Dans le cas de la Banque Populaire du Sud, cet intérêt pour l'innovation se traduit par l'ouverture « dans un mois » d'une agence montpelliéraine dédiée aux start-ups et entreprises innovantes.
Ce sont justement six start-ups régionales qui ont, durant la soirée, mesuré la popularité de leurs innovations auprès du public du Lab'Objectif lors d'un concours de pitchs. C'est Nicolas Passalacqua, le fondateur de Octipas (Pérols, 34) qui est sorti gagnant de cet exercice, après le vote de l'assistance, comptabilisé sur une appli.
Octipas propose aux enseignes du retail des solutions de digitalisation de leurs points de vente en fournissant des « tablettes vendeurs » dont la finalité est de booster les ventes, d'augmenter le chiffre d'affaires et de fidéliser les clients. Octipas compte parmi ses clients des enseignes telles que Celio, The Kooples, ou encore Eram.

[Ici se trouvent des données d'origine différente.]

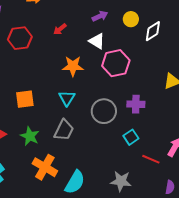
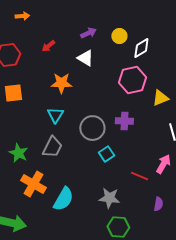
pink hexagon: (116, 63) -> (132, 80), moved
orange square: (25, 99) -> (13, 93), moved
cyan square: (131, 137) -> (106, 154), moved

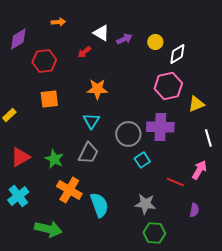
white triangle: (85, 58) -> (101, 33), moved
purple cross: (124, 121) -> (160, 127), size x1.5
cyan semicircle: (63, 199) -> (99, 205), turned -50

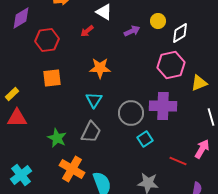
purple arrow: (124, 39) -> (132, 31), moved
red triangle: (20, 157) -> (17, 118), moved, turned 30

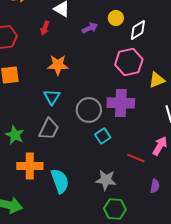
red arrow: (87, 31) -> (45, 28), turned -32
orange cross: (72, 169) -> (30, 166), turned -30

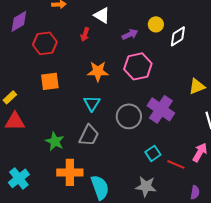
pink hexagon: (129, 62) -> (138, 66), moved
purple cross: (121, 103) -> (161, 109), turned 32
cyan square: (103, 136) -> (153, 153), moved

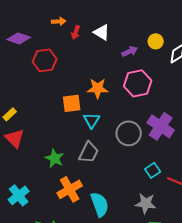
purple diamond: (19, 21) -> (19, 38), turned 50
red arrow: (85, 34) -> (76, 32), moved
orange square: (50, 81) -> (72, 103), moved
red triangle: (15, 121) -> (15, 138), turned 45
orange cross: (70, 172) -> (70, 189), turned -30

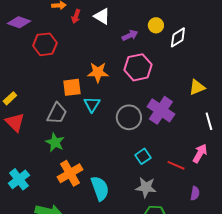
gray trapezoid: (89, 152) -> (57, 113), moved
cyan square: (153, 170) -> (143, 156), moved

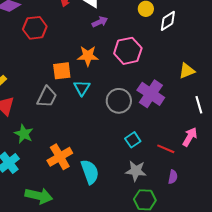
purple arrow: (130, 35) -> (100, 22), moved
green star: (55, 142) -> (24, 134), moved
purple semicircle: (195, 193) -> (173, 177), moved

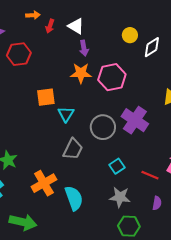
purple arrow: (100, 22) -> (84, 48), turned 105
orange star: (88, 56) -> (81, 73), moved
gray trapezoid: (47, 97) -> (73, 149), moved

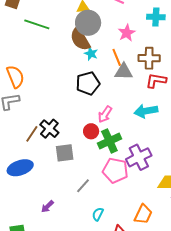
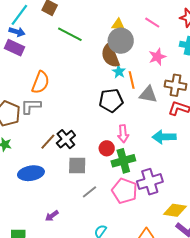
orange line: (117, 57) -> (132, 80), moved
orange semicircle: (15, 77) -> (41, 82), turned 35
pink arrow: (105, 114) -> (123, 134), turned -48
gray line: (83, 186) -> (89, 192), moved

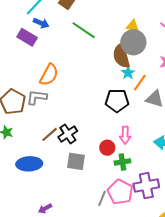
blue arrow: (17, 32) -> (41, 23), moved
orange line: (132, 80) -> (140, 83), turned 42
green cross: (123, 161) -> (122, 162), size x0.7
gray line: (89, 192) -> (102, 198), moved, turned -35

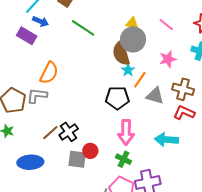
pink arrow: (125, 135) -> (126, 132), size x1.4
red circle: (107, 148) -> (90, 151), moved
green cross: (122, 162) -> (124, 159), turned 35

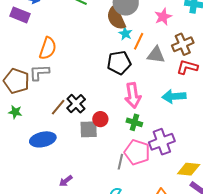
brown cross: (183, 89) -> (183, 44), turned -30

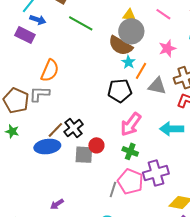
brown semicircle: (116, 18) -> (120, 46), turned -40
pink arrow: (133, 95) -> (131, 124), turned 40
blue ellipse: (43, 139) -> (47, 147), moved

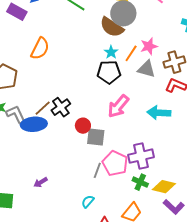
pink star: (167, 48) -> (149, 46), moved
cyan star: (128, 62) -> (111, 52), moved
gray L-shape: (39, 94) -> (16, 114), moved, turned 60
green cross: (130, 151) -> (140, 182), moved
gray square: (84, 155) -> (96, 137), moved

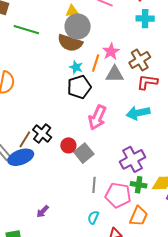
gray square: (96, 137) -> (84, 153), turned -30
pink pentagon: (115, 163) -> (118, 195), moved

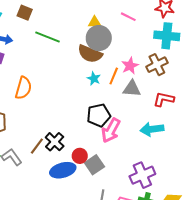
cyan cross: (145, 19) -> (167, 36), size x1.4
brown cross: (140, 60) -> (157, 65), moved
black pentagon: (79, 87) -> (99, 115), moved
blue ellipse: (21, 157) -> (63, 170), moved

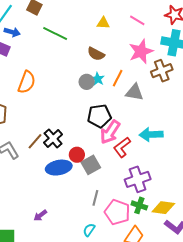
gray circle: (99, 38) -> (87, 82), moved, size x0.6
brown semicircle: (90, 54) -> (96, 54), size x0.7
pink star: (130, 66) -> (141, 51), moved, size x1.4
red L-shape: (164, 99) -> (122, 147), moved, turned -55

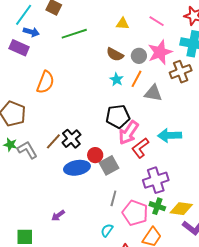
green line: (55, 34) -> (74, 34), turned -45
gray circle: (87, 82) -> (139, 56), moved

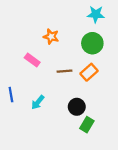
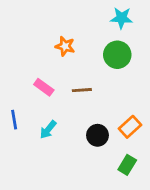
pink rectangle: (32, 60) -> (44, 87), moved
orange rectangle: (89, 72) -> (130, 127), moved
green rectangle: (87, 125) -> (127, 165), moved

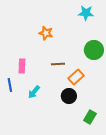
green circle: (117, 55) -> (94, 50), moved
pink rectangle: (44, 87) -> (22, 66), moved, turned 56
orange rectangle: (130, 127) -> (76, 77), moved

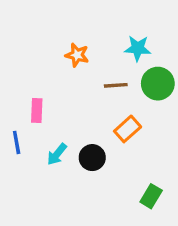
cyan star: (86, 13) -> (138, 48), moved
brown line: (58, 64) -> (116, 85), moved
black circle: (69, 96) -> (92, 158), moved

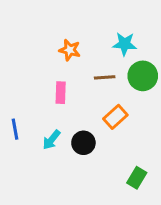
pink rectangle: (37, 110) -> (61, 93), moved

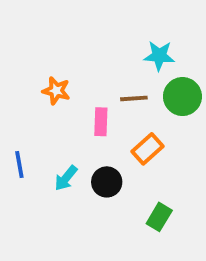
orange star: (70, 50) -> (56, 91), moved
pink rectangle: (61, 93) -> (101, 122), moved
green rectangle: (137, 178) -> (159, 217), moved

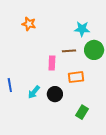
orange star: (56, 91) -> (29, 24), moved
orange rectangle: (148, 149) -> (76, 77), turned 35

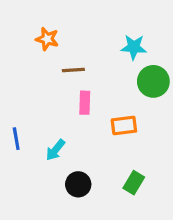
brown line: (69, 51) -> (73, 70), moved
black circle: (55, 94) -> (78, 184), moved

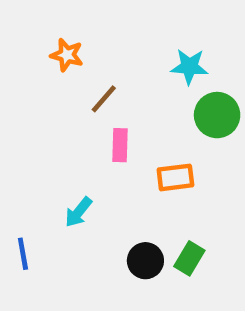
brown line: (73, 70) -> (104, 99), turned -45
blue line: (16, 139) -> (23, 254), moved
black circle: (78, 184) -> (145, 261), moved

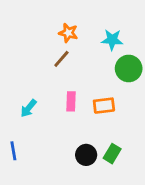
orange star: (67, 55) -> (68, 33), moved
pink rectangle: (120, 145) -> (71, 101), moved
cyan arrow: (78, 212) -> (28, 108), moved

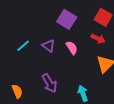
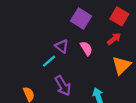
red arrow: (98, 39) -> (114, 39), turned -64
cyan line: (23, 46) -> (49, 61), moved

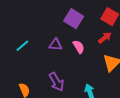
purple triangle: (62, 46) -> (56, 45), turned -32
cyan line: (49, 61) -> (22, 46), moved

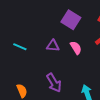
cyan line: (22, 46) -> (20, 47), turned 64

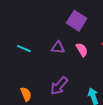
purple arrow: (54, 83) -> (59, 86), turned 72

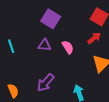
purple square: (77, 21) -> (51, 19), moved
cyan line: (24, 49) -> (11, 46), turned 48

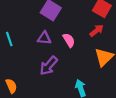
purple arrow: (46, 83) -> (49, 66), moved

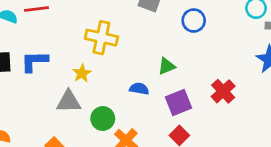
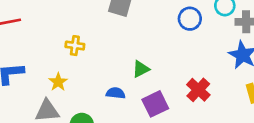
blue circle: (194, 21) -> (190, 19), moved
yellow cross: (101, 38) -> (75, 46), size x0.6

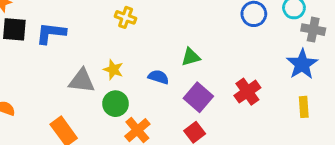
yellow star: (58, 82) -> (113, 70), moved, turned -30
purple square: (155, 104) -> (198, 97), turned -35

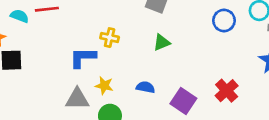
blue L-shape: (51, 33) -> (83, 58), moved
green triangle: (191, 57) -> (162, 43), moved

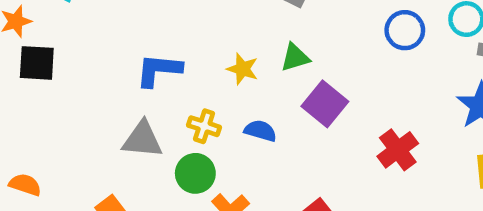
yellow cross: (110, 38) -> (204, 126), moved
yellow star: (104, 86) -> (243, 69), moved
purple square: (183, 101) -> (325, 104), moved

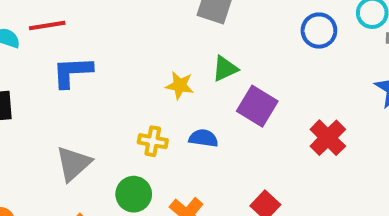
blue L-shape: (159, 70) -> (72, 72), moved
gray triangle: (142, 140) -> (73, 164), moved, turned -39
green circle: (195, 173) -> (134, 194), moved

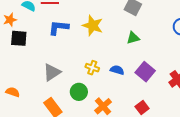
yellow star: (180, 85) -> (93, 26), moved, size x1.5
purple square: (257, 106) -> (145, 72), moved

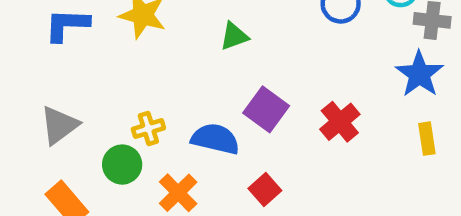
yellow cross: (92, 68) -> (148, 129), moved, turned -32
blue semicircle: (117, 70) -> (215, 139), moved, size x1.5

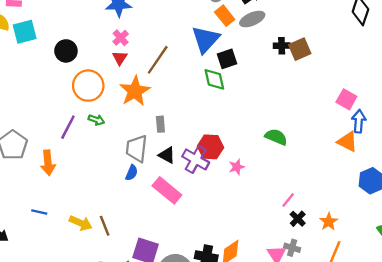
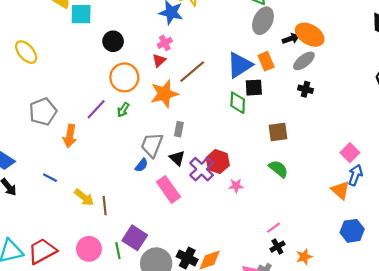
orange rectangle: (225, 16) -> (266, 61), moved
gray ellipse: (252, 19) -> (304, 61), moved, turned -30
brown square: (300, 49) -> (278, 132), moved
green arrow: (96, 120) -> (123, 110), turned 88

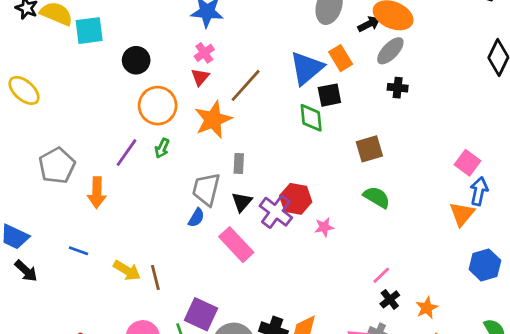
black triangle: (177, 158) -> (242, 202), turned 35
orange triangle: (340, 190) -> (462, 214), turned 36

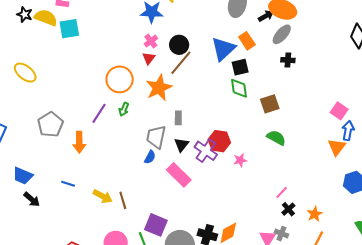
black circle: (136, 60) -> (179, 45), moved
green diamond: (311, 118) -> (239, 88), moved

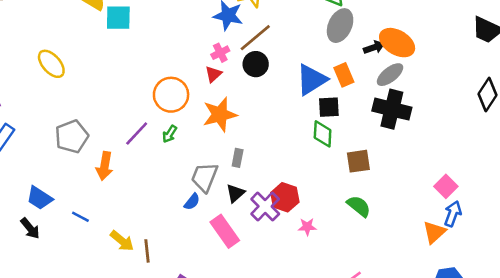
black cross: (288, 60) -> (392, 109), size x2.0
brown line: (181, 63) -> (255, 38), moved
blue trapezoid: (23, 176) -> (40, 198), moved

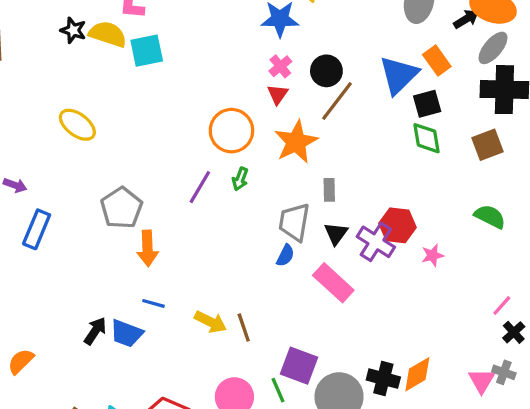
brown line: (255, 38) -> (337, 101), moved
brown square: (358, 161) -> (488, 145), moved
orange arrow: (105, 166) -> (148, 248), moved
blue trapezoid: (40, 198) -> (126, 333), moved
black arrow: (30, 228) -> (95, 331), turned -95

Les cinq autres start-ups en compétition étaient Extracthive (traitements de déchets à fort impact environnemental), Flipr (objet connecté pour l'entretien des piscines), Snapkin (solution de mise en plan 3D), CILcare (R&D dans le domaine de l'audition) et Pâtisseries du Monde (kits de préparation de pâtisseries exotiques).
La soirée, animée par François-Xavier Delacoux (radio RTS), était aussi l'occasion d'annoncer la sortie du Startupper, un guide de 136 pages sur l'écosystème des start-ups en région, édité par Objectif. Le hors-série comprend un annuaire de 150 start-ups classées par secteur d'activité, les différentes étapes de création d'une start-up, les secteurs d'activités les plus prometteurs ainsi que les points clés d'un business model bien défini.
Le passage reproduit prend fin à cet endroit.